The FDA’s thumbs-up was based on data from KEYNOTE-181, a multicenter, randomized, open-label, active-controlled clinical trial with 628 patients with recurrent locally advanced or metastatic esophageal cancer who progressed on or after a single previous line of systemic treatment. Patients who tested positive for HER2/neu esophageal cancer had to have received HER2/neu targeted therapy. All patients were tested for PD-L1 levels at a central laboratory using the PD-L1 IHC 22C3 pharmDx test kit.
Patients who had a history of non-infectious pneumonitis that required steroids, or who currently had pneumonitis, active autoimmune disease or any medical condition requiring immunosuppression treatment were ineligible.
The 628 patients were split randomly into even groups, one cohort receiving Keytruda 200 mg every three weeks or an investigator’s pick of several different chemotherapies, including paclitaxel, docetaxel, or irinotecan.
The major efficacy outcome measured was overall survival (OS) in several subpopulations. Additional efficacy outcomes were progression-free survival (PFS), objective response rate (ORR), and duration of response (DoR).

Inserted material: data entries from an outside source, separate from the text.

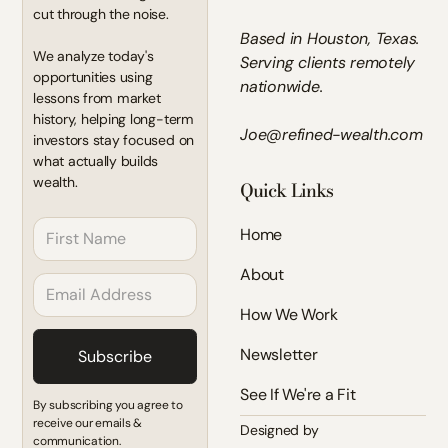
cut through the noise.
Based in Houston, Texas.
We analyze today's
Serving clients remotely
opportunities using
nationwide.
lessons from market
history, helping long-term
Joe@refined-wealth.com
investors stay focused on
what actually builds
wealth.
Quick Links
Home
About
How We Work
Newsletter
See If We're a Fit
By subscribing you agree to
receive our emails &
Designed by
communication.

The approval also included data from KEYNOTE-180, a trial that enrolled 121 patients with locally advanced or metastatic esophageal cancer who progressed on or after at least two previous systemic treatments.
Merck originally presented data on KEYNOTE-181 in January at the 2019 Gastrointestinal Cancer Symposium (ASCO GI). It was the first time an anti-PD-1 drug had shown a survival benefit in this patient population. There was a 31% decrease in the risk of death compared to a chemotherapy regimen of paclitaxel, docetaxel or irinotecan.
“The prognosis for patients diagnosed with esophageal cancer is poor, and for those who experience disease progression, there is no established standard of care, underscoring the need for improved therapies in the second-line setting,” stated Takashi Kojima, professor in the Department of Gastroenterology and Gastrointestinal Oncology at the National Cancer Center Hospital East in Kashiwa, Japan, in January. “The significant improvement in overall survival observed with Keytruda in patients with squamous cell carcinoma or adenocarcinoma whose tumors expressed PD-L1 with a CPS of 10 or greater represents an important scientific advancement and has the potential to benefit patients who currently have limited treatment options.”
There are currently more than 1,000 clinical trials ongoing involving Keytruda in a variety of cancers and treatment settings. It is presently approved for a variety of indications in melanoma, non-small cell lung cancer, small cell lung cancer, head and neck cancer, classical Hodgkin Lymphoma, primary mediastinal large B-cell lymphoma, urothelial carcinoma, microsatellite instability-high (MSI-H) cancer, gastric cancer, esophageal cancer, cervical cancer, hepatocellular carcinoma, Merckel Cell Carcinoma, and renal cell carcinoma.